Its a complex subject to say the least, but other areas of investigation that would interesting would be related to geographical influence.
Taking into consideration that most people whom are in that original strong network are likely to be people you’ve met and therefore most likely to be people are relatively local to you.
Also, perhaps on the IF front, what effect the “power” of users (in the case of Twitter the number of followers is probably the best metric) has on the relative likelihood of a message being RT’ed. In effect establish whether a message from a “powerful” tweeter always holds more networking power, irrespective of quality of content.
Thanks for the post, it was very interesting to read.
Ed, excellent thoughts. In concur. I’ve studied geographical influence and indeed there’s a strong correlation. Re: RT, I’m working on that piece soon. A strong following reduces the amount of grassroots marketing associated with promoting content.

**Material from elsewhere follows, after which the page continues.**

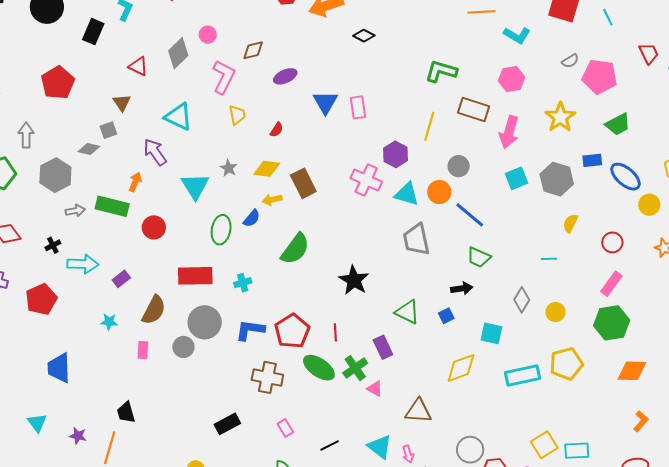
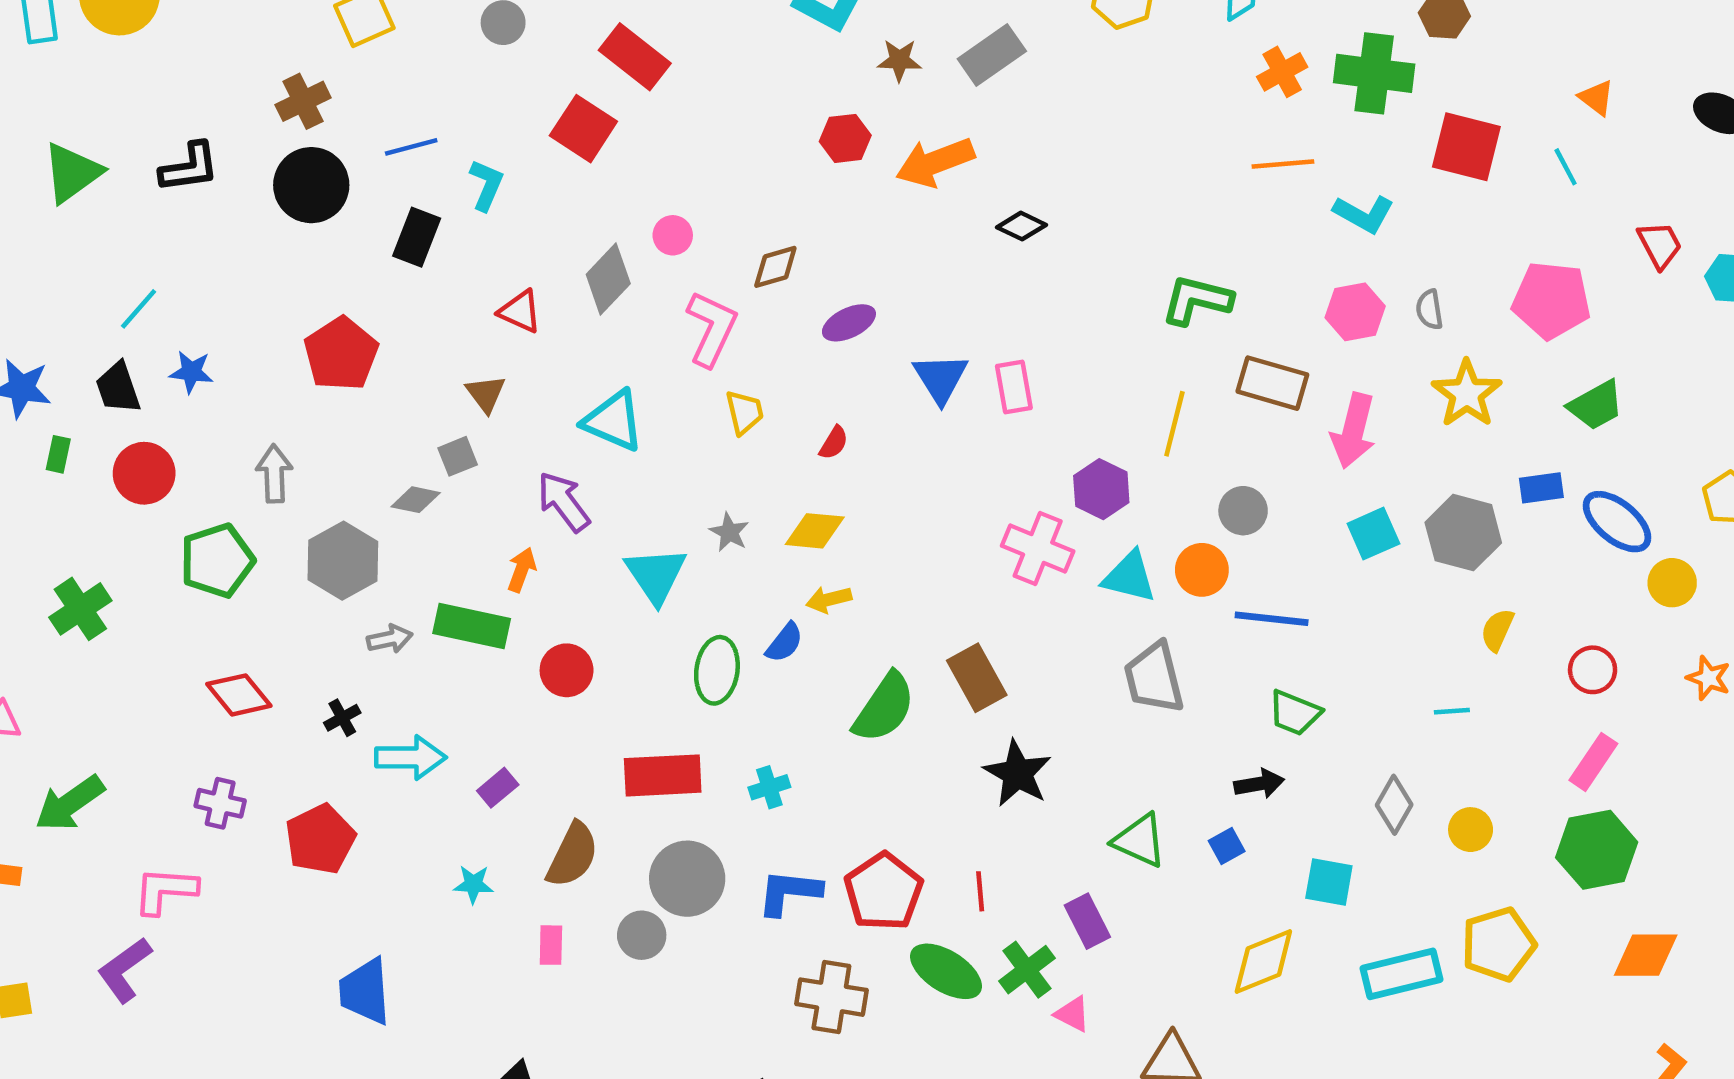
gray semicircle: (570, 61) -> (1429, 310), moved, turned 114
brown rectangle: (303, 183) -> (977, 678), moved
blue line: (470, 215) -> (1272, 619), turned -32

This is just a very smart, overhyped way of analysing the principle of Twitter. We as indiviuals become used to one set way of communicating to each other, progressing from email to instant message, then through a more open space in the collaborative social networks such as Twitter The idea of analyzing in such great detail the simplicity of following someone on Twitter confounds me beyond belief, and brings into question if this study serves any greater purpose then that of justifying the use of social networking to a higher academic, perhaps more lesser connected audience!
Hi Brian,
Thanks for posting. I am curious to see how different the network looks when a person is tweeting versues a corporate “marketing” feed.
Hi Brian,
You requested feedback when you tweeted this, so here goes…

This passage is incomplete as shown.